The defendant’s best case is Elliott v. State, 560 N.E.2d 1266 (Ind.App.1990). The defendant fired five shots in the direction of apparently empty fields and woodland. The court held that his conduct had not created a substantial risk of bodily hai-m: “Since the evidence failed to show any person put in harm’s way by Elliott’s conduct, there was no substance to the risk created by the firing of the pistol; the risk had no actual existence. Instead, the presence of Elliott’s employees behind him and the possibility of a concealed hunter in the woodlands presented only a remote risk of bodily injury.” Id. at 1287. (Boushehry v. State, 648 N.E.2d 1174, 1177 (Ind.App.1995), was a similar case.) Read literally, the first sentence in the passage that we quoted from Elliott would exonerate our defendant, as there is no evidence that any person was put in harm’s way by his shooting. But the meat of the passage is in the second sentence; the possibility of a “concealed hunter” was remote. In contrast, considering the power and range of the Herstal, the proximity of buildings in some of which there may have been security guards or cleaning staffs even at 3 a.m. — some of the buildings may even have been apartment houses — and considering too that patrons of the Guvernment Bar and Lounge who were leaving the club were close to, perhaps even in, the parking lot where the shooting took place, we do not think the judge committed a clear error or misinterpreted Indiana law in ruling that the defendant’s reckless action created a substantial risk of bodily harm.

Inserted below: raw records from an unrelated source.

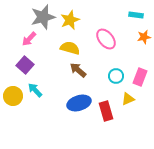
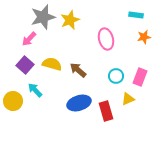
pink ellipse: rotated 25 degrees clockwise
yellow semicircle: moved 18 px left, 16 px down
yellow circle: moved 5 px down
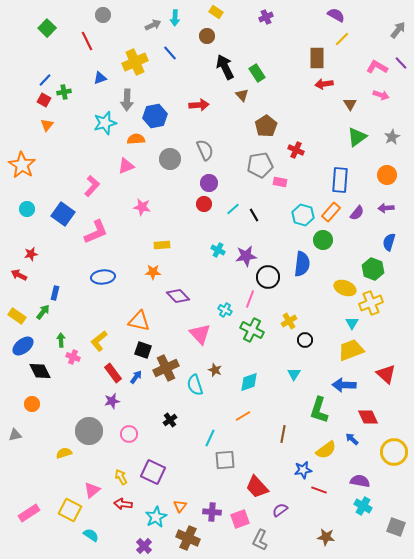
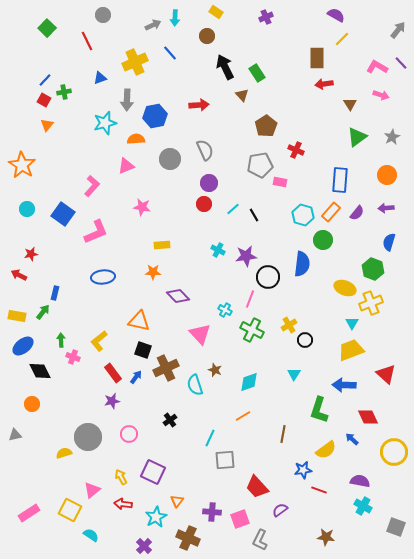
yellow rectangle at (17, 316): rotated 24 degrees counterclockwise
yellow cross at (289, 321): moved 4 px down
gray circle at (89, 431): moved 1 px left, 6 px down
orange triangle at (180, 506): moved 3 px left, 5 px up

We'are, however, distressed at the sloppiness with which the case has been handled by both sides. Neither party attempted to quantify the risk created by the defendant’s conduct; and vague words such as “substantial” are not a satisfactory substitute for data, as we remarked in United States v. Chambers, 473 F.3d 724 (7th Cir.2007). Our Rutherford opinion, quoted earlier, examined statistics concerning the risks created by drunk driving, and there are published statistics on accidents from random shooting. See, e.g., Lawrence W. Sherman et al., “Stray Bullets and ‘Mushrooms’: Random Shootings of Bystanders in Four Cities, 1977-1988,” 5 J. Quantitative Criminology 297 (1989).

Less forgivably — for the enormous variety of the circumstances in which random shooting occurs may defeat efforts to estimate the probability that a given incident would result in injury — no satellite photo (available free of charge from Google) was placed in evidence to indicate the physical surroundings. Nor does the record specify the model FN Herstal that the defendant was using or the type of ammunition the gun contained. The judge made no finding concerning the number of persons on the streets near the shooting (another conflict in the evidence that she did not try to resolve) or whether any persons were in the parking lot when and where the shooting took place. There was also no evidence on whether there are apartment buildings as well as office buildings in the vicinity of the shooting.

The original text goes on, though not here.